La France doit-elle rapatrier les familles de djihadistes? La CEDH tranche mercredi

  • Elle appelle à ne pas faire «sauter le dernier rempart qu'est l'enfant et l'innocence de l'enfant»
  • Cet arrêt «dépasse le cadre franco-français»

PARIS: La Cour européenne des droits de l'homme (CEDH) rend mercredi un arrêt très attendu sur le rapatriement de familles de djihadistes français, deux mois après que Paris, longtemps très réticent à faire revenir ses ressortissants partis faire le jihad en Syrie, a ramené 35 mineurs et 16 mères.

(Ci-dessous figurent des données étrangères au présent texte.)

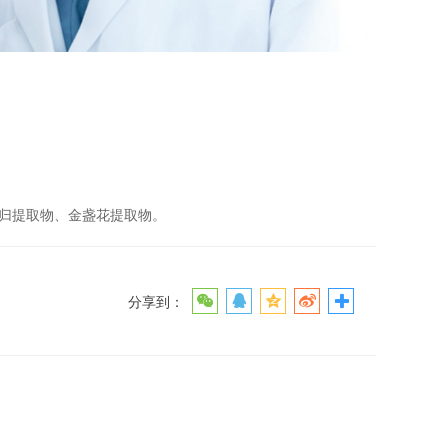
归提取物、金盏花提取物。
分享到：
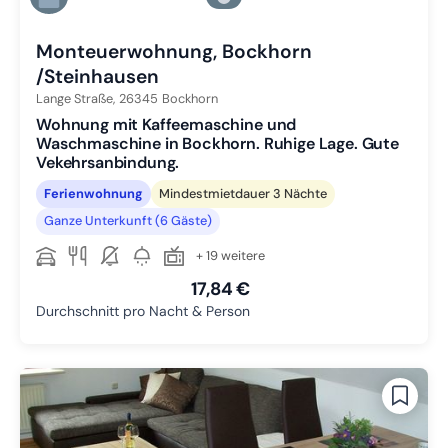
Zu Slide 6 wechseln
Monteuerwohnung, Bockhorn
/Steinhausen
Lange Straße,
26345
Bockhorn
Wohnung mit Kaffeemaschine und
Waschmaschine in Bockhorn. Ruhige Lage. Gute
Vekehrsanbindung.
Ferienwohnung
Mindestmietdauer 3 Nächte
Ganze Unterkunft (6 Gäste)
+ 19 weitere
17,84 €
Durchschnitt pro Nacht & Person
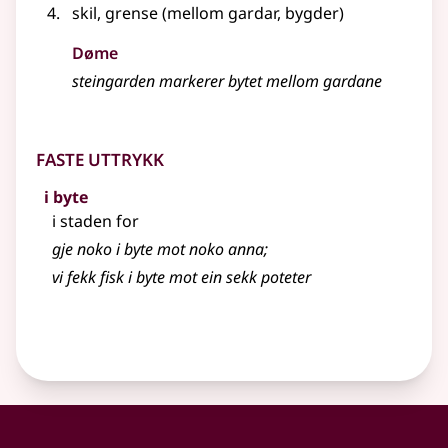
skil, grense (mellom gardar, bygder)
Døme
steingarden markerer bytet mellom gardane
Faste uttrykk
i byte
i staden for
gje noko i byte mot noko anna
;
vi fekk fisk i byte mot ein sekk poteter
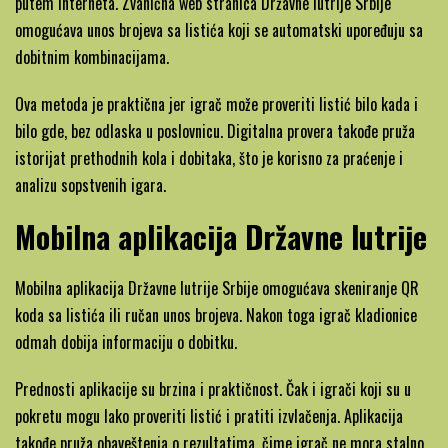
putem interneta. Zvanična web stranica Državne lutrije Srbije
omogućava unos brojeva sa listića koji se automatski upoređuju sa
dobitnim kombinacijama.
Ova metoda je praktična jer igrač može proveriti listić bilo kada i
bilo gde, bez odlaska u poslovnicu. Digitalna provera takođe pruža
istorijat prethodnih kola i dobitaka, što je korisno za praćenje i
analizu sopstvenih igara.
Mobilna aplikacija Državne lutrije
Mobilna aplikacija Državne lutrije Srbije omogućava skeniranje QR
koda sa listića ili ručan unos brojeva. Nakon toga igrač kladionice
odmah dobija informaciju o dobitku.
Prednosti aplikacije su brzina i praktičnost. Čak i igrači koji su u
pokretu mogu lako proveriti listić i pratiti izvlačenja. Aplikacija
takođe pruža obaveštenja o rezultatima, čime igrač ne mora stalno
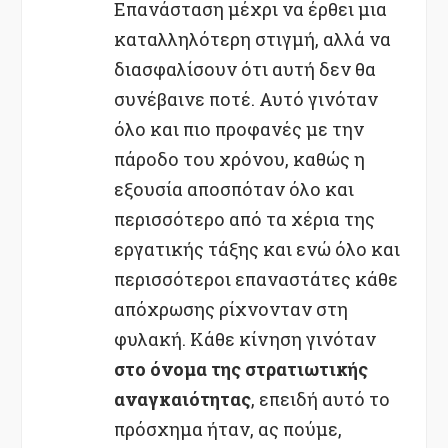
Επανάσταση μέχρι να έρθει μια
καταλληλότερη στιγμή, αλλά να
διασφαλίσουν ότι αυτή δεν θα
συνέβαινε ποτέ. Αυτό γινόταν
όλο και πιο προφανές με την
πάροδο του χρόνου, καθώς η
εξουσία αποσπόταν όλο και
περισσότερο από τα χέρια της
εργατικής τάξης και ενώ όλο και
περισσότεροι επαναστάτες κάθε
απόχρωσης ρίχνονταν στη
φυλακή. Κάθε κίνηση γινόταν
στο όνομα της στρατιωτικής
αναγκαιότητας
, επειδή αυτό το
πρόσχημα ήταν, ας πούμε,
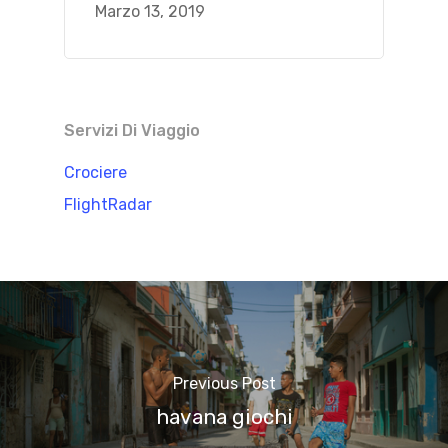
Marzo 13, 2019
Servizi Di Viaggio
Crociere
FlightRadar
Previous Post
havana giochi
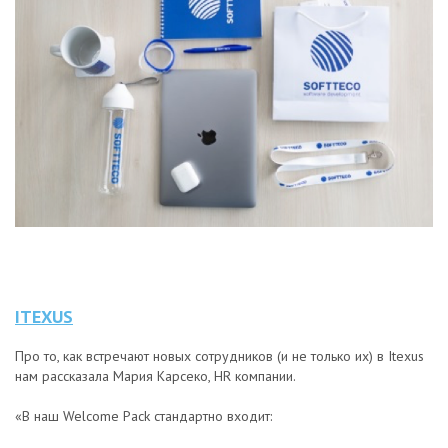
ITEXUS
Про то, как встречают новых сотрудников (и не только их) в Itexus
нам рассказала Мария Карсеко, HR компании.
«В наш Welcome Pack стандартно входит:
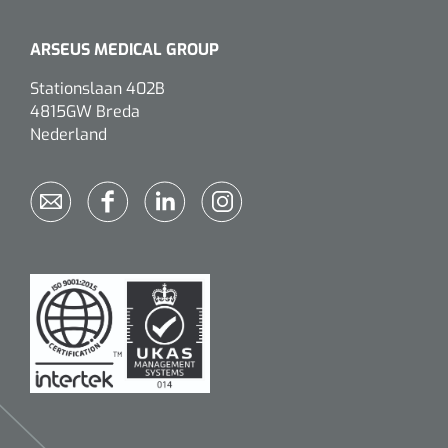
ARSEUS MEDICAL GROUP
Stationslaan 402B
4815GW Breda
Nederland
1620365
VACOped - Evenup Sole - L (44-46) - 1 st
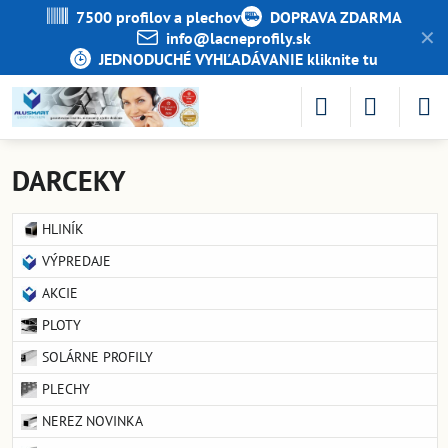
7500 profilov a plechov
DOPRAVA ZDARMA
✕
info​@lacneprofily​.sk
JEDNODUCHÉ VYHĽADÁVANIE kliknite tu
DARCEKY
HLINÍK
VÝPREDAJE
AKCIE
PLOTY
SOLÁRNE PROFILY
PLECHY
NEREZ NOVINKA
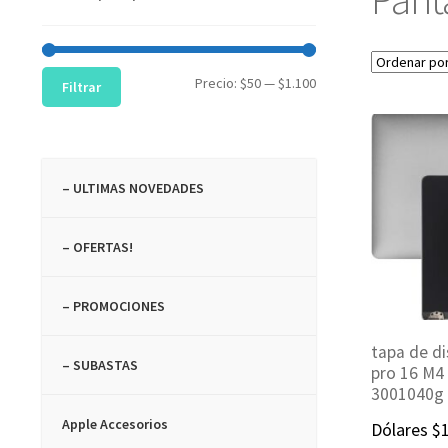
Precio
Precio
Precio:
$50
—
$1.100
Filtrar
mínimo
máximo
– ULTIMAS NOVEDADES
– OFERTAS!
– PROMOCIONES
tapa de d
– SUBASTAS
pro 16 M4 
3001040g
Apple Accesorios
Dólares
$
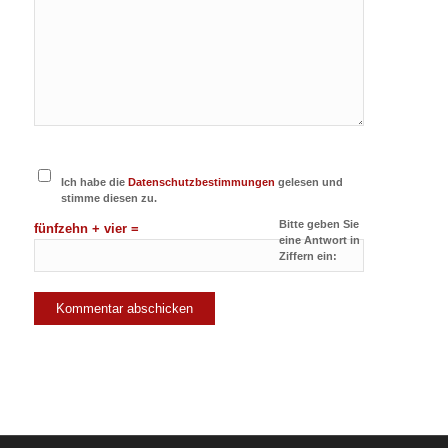
Ich habe die
Datenschutzbestimmungen
gelesen und
stimme diesen zu.
Bitte geben Sie
fünfzehn + vier =
eine Antwort in
Ziffern ein:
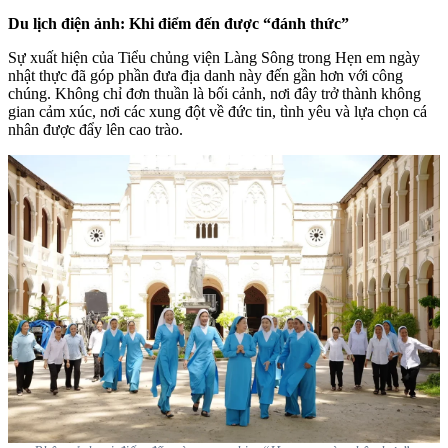
Du lịch điện ảnh: Khi điểm đến được “đánh thức”
Sự xuất hiện của Tiểu chủng viện Làng Sông trong Hẹn em ngày
nhật thực đã góp phần đưa địa danh này đến gần hơn với công
chúng. Không chỉ đơn thuần là bối cảnh, nơi đây trở thành không
gian cảm xúc, nơi các xung đột về đức tin, tình yêu và lựa chọn cá
nhân được đẩy lên cao trào.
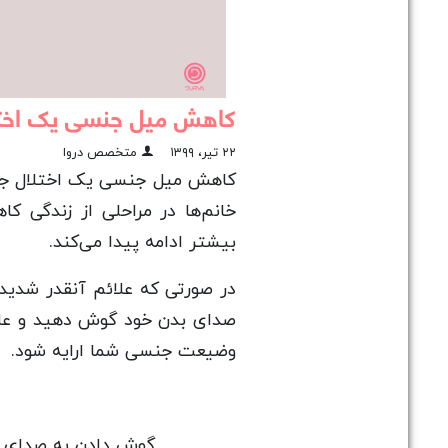
کاهش میل جنسی یک اختل
۲۲ تیر، ۱۳۹۹
متخصص دروا
کاهش میل جنسی یک اختلال جنس
بیشتر ادامه پیدا می‌کند.
در صورتی که علائم آنقدر شدی
صدای بدن خود گوش دهید و علائ
وضیعت جنسی شما ارایه شود.
گوش دادن به صدای بد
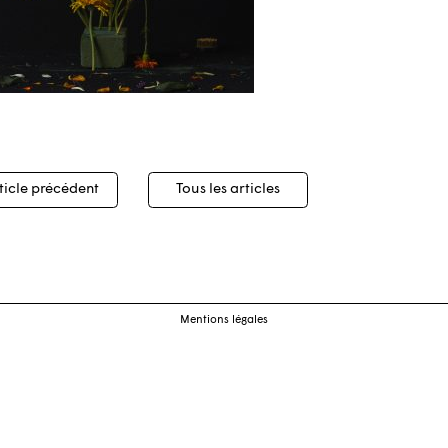
igation
ticle précédent
Tous les articles
cles
Mentions légales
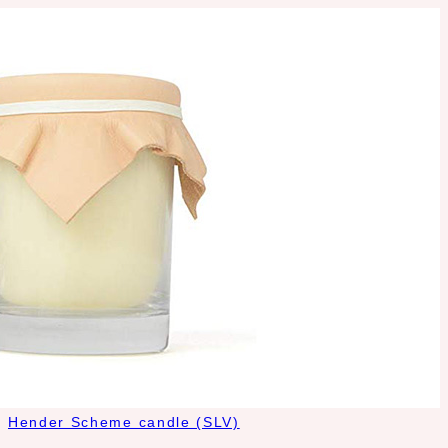
Hender Scheme candle (SLV)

La Grande chambre, formation suprême de la juridiction européenne, rendra sa décision à 11H00 (09H00 GMT), un an après l'audience qui s'était tenue fin septembre 2021.

La Cour avait été saisie par deux couples de Français qui avaient demandé en vain aux autorités françaises le rapatriement de leurs filles, deux jeunes femmes compagnes de djihadistes, et de leurs trois enfants.

Les quatre requérants soutiennent que ce refus viole plusieurs articles de la Convention européenne des droits de l'homme, texte que la CEDH est chargée de faire respecter, en exposant notamment leurs filles et petits-enfants à des "traitements inhumains et dégradants".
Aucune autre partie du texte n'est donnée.